Using strace to figure out what is crashing MySQL

Featured

So this all started when one of the production servers started to behave oddly. It would start up work for a while then crash with something like this:

InnoDB: Tried to read 16384 bytes at offset 0. Was only able to read 0.
InnoDB: Operating system error number 2 in a file operation.
InnoDB: The error means the system cannot find the path specified.
InnoDB: If you are installing InnoDB, remember that you must create
InnoDB: directories yourself, InnoDB does not create them.
InnoDB: Operation read to file /home/buildbot/buildbot/build/mariadb-10.1.21/storage/xtradb/os/os0file.cc and at line 3203
InnoDB: File (unknown): 'read' returned OS error 71. Cannot continue operation

This could be because you hit a bug. It is also possible that this binary
or one of the libraries it was linked against is corrupt, improperly built,
or misconfigured. This error can also be caused by malfunctioning hardware.
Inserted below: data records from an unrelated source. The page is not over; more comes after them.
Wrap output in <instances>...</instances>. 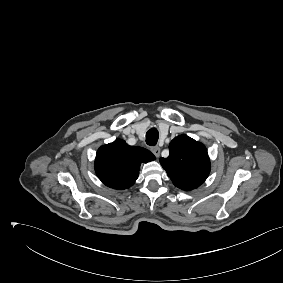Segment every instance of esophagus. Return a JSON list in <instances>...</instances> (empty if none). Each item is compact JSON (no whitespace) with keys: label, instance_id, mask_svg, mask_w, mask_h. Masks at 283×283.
<instances>
[{"label":"esophagus","instance_id":"esophagus-1","mask_svg":"<svg viewBox=\"0 0 283 283\" xmlns=\"http://www.w3.org/2000/svg\"><path fill=\"white\" fill-rule=\"evenodd\" d=\"M151 151L157 158L160 156L161 149L158 146L152 147Z\"/></svg>","mask_w":283,"mask_h":283}]
</instances>
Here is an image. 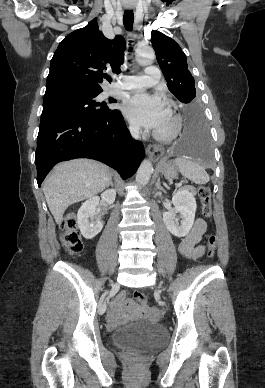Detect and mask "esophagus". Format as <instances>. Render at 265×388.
I'll return each instance as SVG.
<instances>
[{
    "label": "esophagus",
    "mask_w": 265,
    "mask_h": 388,
    "mask_svg": "<svg viewBox=\"0 0 265 388\" xmlns=\"http://www.w3.org/2000/svg\"><path fill=\"white\" fill-rule=\"evenodd\" d=\"M164 151L165 149L161 145H148L146 147V152L150 158H160Z\"/></svg>",
    "instance_id": "esophagus-1"
}]
</instances>
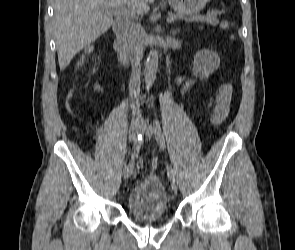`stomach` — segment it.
<instances>
[{
	"instance_id": "0dacf381",
	"label": "stomach",
	"mask_w": 295,
	"mask_h": 250,
	"mask_svg": "<svg viewBox=\"0 0 295 250\" xmlns=\"http://www.w3.org/2000/svg\"><path fill=\"white\" fill-rule=\"evenodd\" d=\"M168 2L178 14L193 16L205 7L208 0H168Z\"/></svg>"
}]
</instances>
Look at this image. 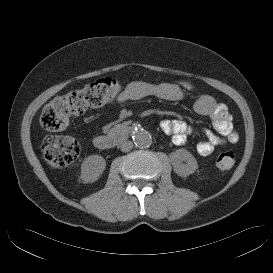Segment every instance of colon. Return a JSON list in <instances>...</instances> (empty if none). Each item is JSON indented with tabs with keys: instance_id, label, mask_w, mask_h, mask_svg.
<instances>
[{
	"instance_id": "obj_1",
	"label": "colon",
	"mask_w": 273,
	"mask_h": 273,
	"mask_svg": "<svg viewBox=\"0 0 273 273\" xmlns=\"http://www.w3.org/2000/svg\"><path fill=\"white\" fill-rule=\"evenodd\" d=\"M125 84V81L104 78L57 97L44 107L40 117L41 126L50 132L61 131L67 127L71 116L83 114L89 108L100 107L117 99L124 92ZM41 149L46 162L55 169L72 164L80 153L79 143L68 136L47 137ZM234 163L235 156L231 151L220 153L216 159L219 170H228Z\"/></svg>"
}]
</instances>
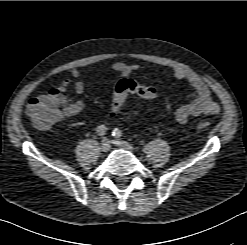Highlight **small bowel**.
Returning a JSON list of instances; mask_svg holds the SVG:
<instances>
[{
    "instance_id": "1",
    "label": "small bowel",
    "mask_w": 247,
    "mask_h": 245,
    "mask_svg": "<svg viewBox=\"0 0 247 245\" xmlns=\"http://www.w3.org/2000/svg\"><path fill=\"white\" fill-rule=\"evenodd\" d=\"M87 66V64L74 66L70 73L75 80L65 79L58 87L50 89L46 94L51 97H60L63 99V117L76 115L84 109V103L82 101L69 102L65 93L70 89L77 94L84 92L85 85L78 78L81 76L82 70ZM139 67L138 64L115 62L112 65V70L121 77H128L137 71ZM172 74L176 79L186 81L191 87V92L185 103L175 107L168 99L164 101L166 110L171 113L178 122L186 123L191 118L201 115H216L219 113L220 107L213 100L209 87L197 74L180 67L173 68Z\"/></svg>"
}]
</instances>
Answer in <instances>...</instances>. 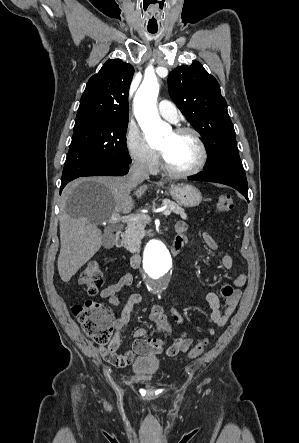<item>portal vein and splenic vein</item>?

If I would only know what file crashed the MySQL, remember it reported InnoDB: File (unknown): 'read' returned OS error 71.

So MySQL is easy to debug right :). First at least in Ubuntu MySQL is ran in wrapper shell script(mysqld_safe). And the script is far from modest one, it wants to be healer, crash detector, process limits changer, starting race protector… a bunch of stuff that should be handled by the process manager.

So after I figure what are default command line parameters for running MySQL. I’ll just run it with strace wrapped in nohup. Strace spitting out all system calls and nohup capturing them to file even after I logout. Naturally, I also added a little command to ping me on Slack when it crashes.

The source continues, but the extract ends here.